At just two weeks old, Aurora-Grace was diagnosed with neuroblastoma after her Mum, Emily, noticed her stomach had swollen when she was changing her nappy. That day, they visited the GP who suspected it was wind but said to get it checked just in case and two days later they received the life-changing diagnosis.

This Childhood Cancer Awareness Month, Matt and Emily are sharing their story to shine a light on the experiences of young cancer patients and their families.

“Aurora-Grace was born in February 2019 and in March of the same year at 2 weeks old she was diagnosed with neuroblastoma. It was quite out of the blue, wasn’t expecting it and didn’t know anything about it. We were chucked into this world of childhood cancer unexpectedly and unplanned.

“It was Mother’s instinct. Emily noticed Aurora’s tummy was quite big one day when she was changing her nappy, she was quite bloated and hard. So we thought it’s quite strange. Initially, when we went to the GP, it was diagnosed as wind and along the lines of using different formula, that sort of thing.

“But that didn’t sit quite right and Emily wasn’t sure so she got a second opinion from another GP and he was much more concerned. Within 24 hours he said get to Sick Kids Hospital in Edinburgh and get her checked out because he wasn’t happy with what he was seeing. We went from thinking it was a bit of bloating, a bit of wind, to suddenly being ‘this is a serious problem, this needs to be looked at’.

“That was from the Thursday her being diagnosed with wind to Friday evening being in the Sick Kids and getting all sorts of checks and tests done. It couldn’t have been quicker in turn around.

“It wasn’t like we had to wait for tests and wait for weeks, it was in a matter of days. It was the Saturday we were brought into a room in the hospital and told ‘your daughter has cancer’. It was very, very quick. It was almost surreal. You don’t realise what’s happening, you just jump through it and everything’s going by in a bit of a blur.
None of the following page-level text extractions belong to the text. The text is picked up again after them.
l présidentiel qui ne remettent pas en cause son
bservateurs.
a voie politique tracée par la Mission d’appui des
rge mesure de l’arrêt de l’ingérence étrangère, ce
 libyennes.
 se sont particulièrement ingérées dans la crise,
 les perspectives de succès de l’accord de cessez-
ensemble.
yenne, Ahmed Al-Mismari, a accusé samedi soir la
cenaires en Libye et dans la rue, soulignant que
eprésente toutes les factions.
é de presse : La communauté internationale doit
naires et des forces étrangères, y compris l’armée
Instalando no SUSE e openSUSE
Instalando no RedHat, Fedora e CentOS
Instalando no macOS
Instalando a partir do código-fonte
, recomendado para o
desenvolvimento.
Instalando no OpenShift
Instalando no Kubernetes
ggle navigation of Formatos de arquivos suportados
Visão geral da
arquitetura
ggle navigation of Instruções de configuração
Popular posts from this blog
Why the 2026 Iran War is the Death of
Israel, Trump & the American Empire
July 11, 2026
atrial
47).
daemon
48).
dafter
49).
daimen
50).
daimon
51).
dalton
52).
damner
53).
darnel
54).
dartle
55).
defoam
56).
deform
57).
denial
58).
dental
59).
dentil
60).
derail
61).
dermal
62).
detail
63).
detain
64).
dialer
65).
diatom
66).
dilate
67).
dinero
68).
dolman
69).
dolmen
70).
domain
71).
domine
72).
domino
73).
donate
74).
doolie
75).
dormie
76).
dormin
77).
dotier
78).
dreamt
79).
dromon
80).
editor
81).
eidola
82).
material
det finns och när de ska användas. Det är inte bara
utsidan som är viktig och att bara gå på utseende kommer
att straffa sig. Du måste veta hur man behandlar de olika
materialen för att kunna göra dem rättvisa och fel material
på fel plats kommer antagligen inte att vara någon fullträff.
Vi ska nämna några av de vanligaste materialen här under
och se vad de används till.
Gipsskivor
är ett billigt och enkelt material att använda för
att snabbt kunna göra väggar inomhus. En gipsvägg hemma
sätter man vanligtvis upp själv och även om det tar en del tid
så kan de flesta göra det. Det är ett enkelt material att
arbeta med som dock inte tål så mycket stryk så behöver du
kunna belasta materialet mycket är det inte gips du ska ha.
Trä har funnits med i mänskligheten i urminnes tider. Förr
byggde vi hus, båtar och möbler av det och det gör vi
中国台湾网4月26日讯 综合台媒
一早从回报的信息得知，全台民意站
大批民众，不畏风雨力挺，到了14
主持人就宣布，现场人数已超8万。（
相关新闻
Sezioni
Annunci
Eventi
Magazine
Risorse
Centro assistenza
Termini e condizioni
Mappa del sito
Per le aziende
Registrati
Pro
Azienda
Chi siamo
“By the Tuesday she was getting her first dose of chemo. I think they were very concerned and they didn’t tell us at the time but they didn’t have very much expectation of her surviving – 30% was their expectation at the time. Thankfully they didn’t tell us that at the time. It was a whirlwind of emotions that weekend.
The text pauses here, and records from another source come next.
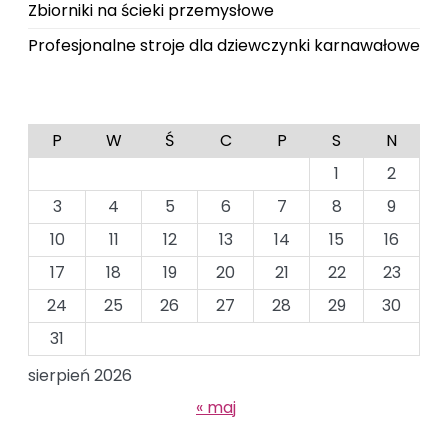
Zbiorniki na ścieki przemysłowe
Profesjonalne stroje dla dziewczynki karnawałowe
P
W
Ś
C
P
S
N
1
2
3
4
5
6
7
8
9
10
11
12
13
14
15
16
17
18
19
20
21
22
23
24
25
26
27
28
29
30
31
sierpień 2026
« maj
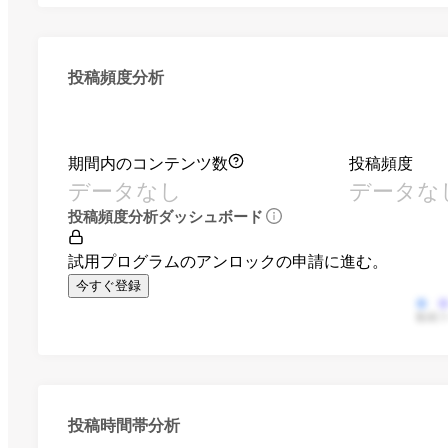
投稿頻度分析
期間内のコンテンツ数
投稿頻度
データなし
データな
投稿頻度分析ダッシュボード
試用プログラムのアンロックの申請に進む。
今すぐ登録
動画
投稿時間帯分析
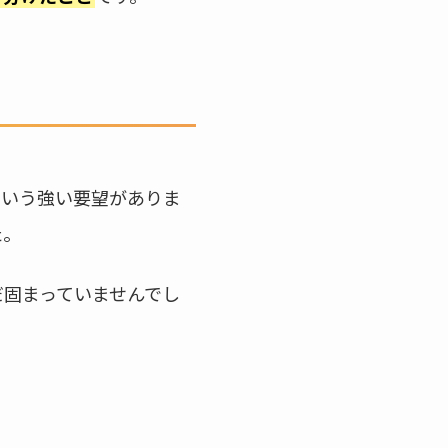
という強い要望がありま
た。
だ固まっていませんでし
。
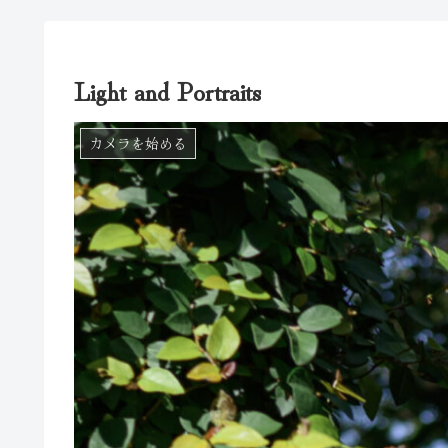
Light and Portraits
カメラを始める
“She went through chemotherapy and that had the effect they wanted. She had four rounds of two types of chemotherapy and it was amazing the change that had in her. We lived apart, Emily and I took turns staying with Aurora in hospital but one of us had to stay at home with our four year old (Jacob) so we were having separate lives almost for a few months. But thankfully the hospital were so supportive and we managed to get through it. It was an incredible experience to go through, it opens your eyes up to a whole new world.

“By about June she was out of hospital, they were happy for her to get home and get normality back. At first it was frightening because we were becoming so institutionalised by the hospital, just so used to hospital life but it was nice they were able to say ‘go home, and see how you get on’ and that was really nice because Jacob could have his sister back and we could all be under one roof. He’s four years old. What he went through was incredible, knowing your sister’s not well and in hospital. He dotes on her.
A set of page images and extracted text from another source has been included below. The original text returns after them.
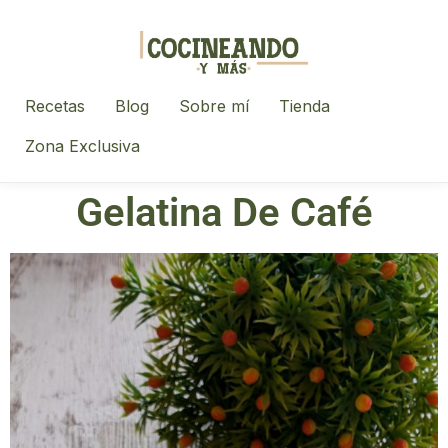
Recetas
Blog
Sobre mí
Tienda
Zona Exclusiva
Gelatina De Café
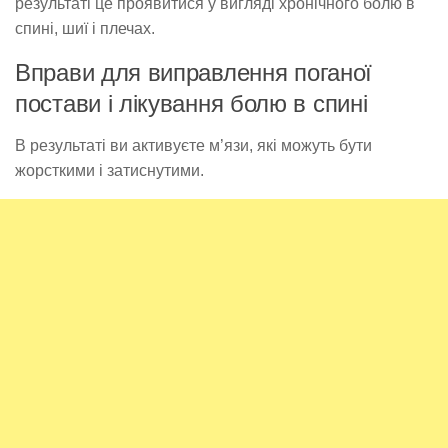
результаті це проявитися у вигляді хронічного болю в
спині, шиї і плечах.
Вправи для виправлення поганої
постави і лікування болю в спині
В результаті ви активуєте м’язи, які можуть бути
жорсткими і затиснутими.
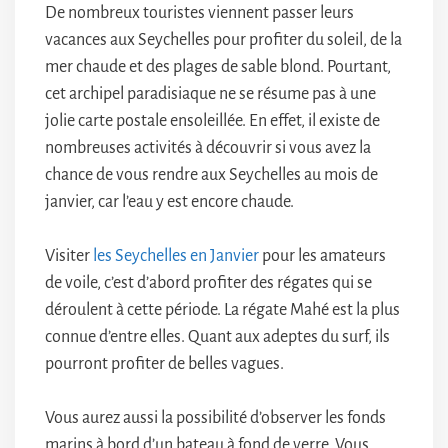
De nombreux touristes viennent passer leurs
vacances aux Seychelles pour profiter du soleil, de la
mer chaude et des plages de sable blond. Pourtant,
cet archipel paradisiaque ne se résume pas à une
jolie carte postale ensoleillée. En effet, il existe de
nombreuses activités à découvrir si vous avez la
chance de vous rendre aux Seychelles au mois de
janvier, car l’eau y est encore chaude.
Visiter
les Seychelles en Janvier
pour les amateurs
de voile, c’est d’abord profiter des régates qui se
déroulent à cette période. La régate Mahé est la plus
connue d’entre elles. Quant aux adeptes du surf, ils
pourront profiter de belles vagues.
Vous aurez aussi la possibilité d’observer les fonds
marins à bord d’un bateau à fond de verre. Vous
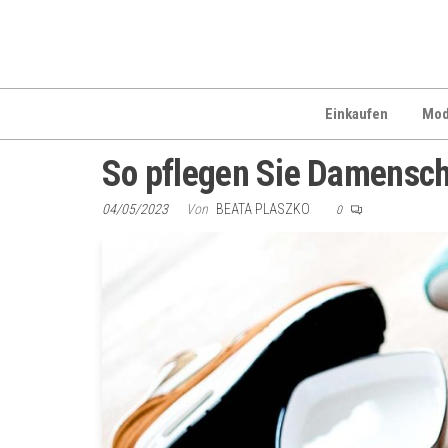
Zum
Inhalt
springen
Einkaufen
Mo
So pflegen Sie Damensch
04/05/2023
Von
BEATA PLASZKO
0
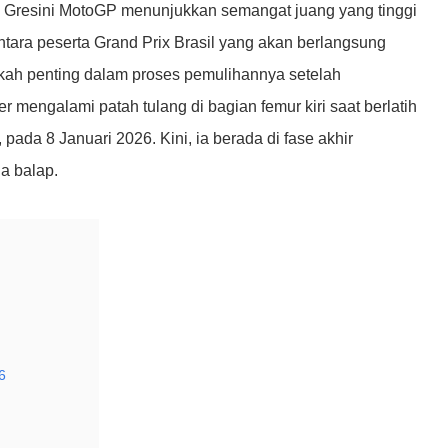
m Gresini MotoGP menunjukkan semangat juang yang tinggi
ra peserta Grand Prix Brasil yang akan berlangsung
kah penting dalam proses pemulihannya setelah
 mengalami patah tulang di bagian femur kiri saat berlatih
pada 8 Januari 2026. Kini, ia berada di fase akhir
a balap.
6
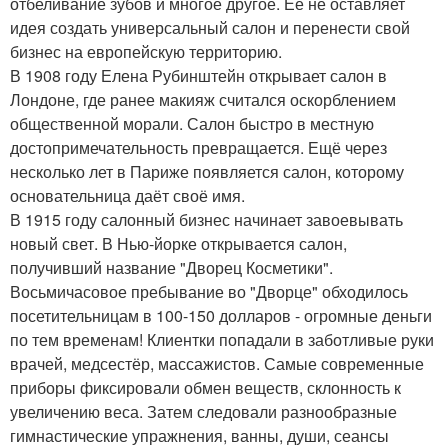
отбеливание зубов и многое другое. Её не оставляет
идея создать универсальный салон и перенести свой
бизнес на европейскую территорию.
В 1908 году Елена Рубинштейн открывает салон в
Лондоне, где ранее макияж считался оскорблением
общественной морали. Салон быстро в местную
достопримечательность превращается. Ещё через
несколько лет в Париже появляется салон, которому
основательница даёт своё имя.
В 1915 году салонный бизнес начинает завоевывать
новый свет. В Нью-йорке открывается салон,
получивший название "Дворец Косметики".
Восьмичасовое пребывание во "Дворце" обходилось
посетительницам в 100-150 долларов - огромные деньги
по тем временам! Клиентки попадали в заботливые руки
врачей, медсестёр, массажистов. Самые современные
приборы фиксировали обмен веществ, склонность к
увеличению веса. Затем следовали разнообразные
гимнастические упражнения, ванны, души, сеансы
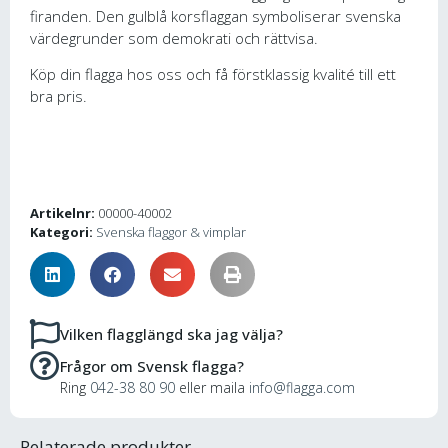
firanden. Den gulblå korsflaggan symboliserar svenska
värdegrunder som demokrati och rättvisa.
Köp din flagga hos oss och få förstklassig kvalité till ett
bra pris.
Artikelnr:
00000-40002
Kategori:
Svenska flaggor & vimplar
Vilken flagglängd ska jag välja?
Frågor om Svensk flagga?
Ring
042-38 80 90
eller maila
info@flagga.com
Relaterade produkter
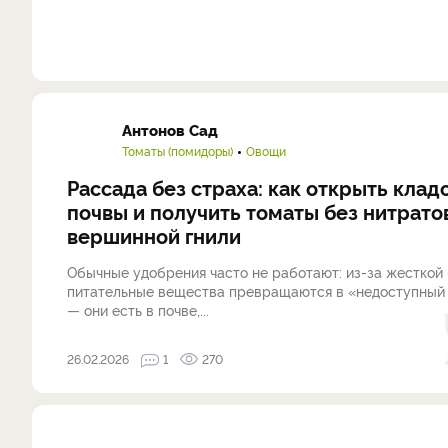
Антонов Сад
Томаты (помидоры)
Овощи
Рассада без страха: как открыть кла
почвы и получить томаты без нитрато
вершинной гнили
Обычные удобрения часто не работают: из-за жесткой
питательные вещества превращаются в «недоступный
— они есть в почве,...
26.02.2026
1
270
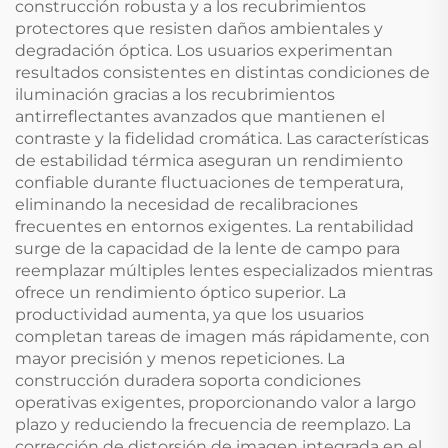
construcción robusta y a los recubrimientos
protectores que resisten daños ambientales y
degradación óptica. Los usuarios experimentan
resultados consistentes en distintas condiciones de
iluminación gracias a los recubrimientos
antirreflectantes avanzados que mantienen el
contraste y la fidelidad cromática. Las características
de estabilidad térmica aseguran un rendimiento
confiable durante fluctuaciones de temperatura,
eliminando la necesidad de recalibraciones
frecuentes en entornos exigentes. La rentabilidad
surge de la capacidad de la lente de campo para
reemplazar múltiples lentes especializados mientras
ofrece un rendimiento óptico superior. La
productividad aumenta, ya que los usuarios
completan tareas de imagen más rápidamente, con
mayor precisión y menos repeticiones. La
construcción duradera soporta condiciones
operativas exigentes, proporcionando valor a largo
plazo y reduciendo la frecuencia de reemplazo. La
corrección de distorsión de imagen integrada en el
“I’m a police officer so lockdown has not affected me personally too much, but Emily has been off work – Jacob is who it affects most because he’s not been with his friends and doesn’t have his usual routine of nursery and being with people in his age group so he’s missing out on being with other kids. We are quite lucky we live in a rural environment so we’ve been able to get outside and enjoy the countryside.

“It was a while after we met the CLIC Sargent representative first of all at the hospital and then once things calmed down and we got a bit used to the situation we started finding things, making contact with different people and discovering things so we could speak to people about what was happening. It was probably a few weeks down the line that I joined the Dads’ Mind the Chaps Facebook group.

“It was nice talking to dads and how they feel, their perspective. There’s a chap who lives in Ireland who messages me, he’s instrumental in the group, he’s always messaging people and giving updates and having that sort of person to say ‘you alright?’ I’ve actually met some dads as well that are also police officers – the police are a close family as it is – but meeting a police officer going through the same experience as you are is makes it easier.

“I’ve now seen dads posting about the beginning of their journey now and they have the same sort of questions that I would have back then, it’s continuing support as now you can help other folk that are going through the experiences you have been through. I’m still on it, I still dip in and out on Facebook. You build up that friendship online, you’ve got that connection.

“It’s almost – it sounds strange – but reassuring to know that other people are going through what you’re going through so having other people going through almost the same experiences, to lend advice and give you wee words of hope. You can share the same experiences and same sort of worries with people who are going through the same thing. People on the outside of this world of cancer don’t understand it, and I was the same before this came along I wouldn’t understand and I was scared of the word, or speaking about it but once you’re in this bubble, speaking to people with the same minds who know what you’re going through and have been through it themselves, it’s reassuring like a comfort blanket.”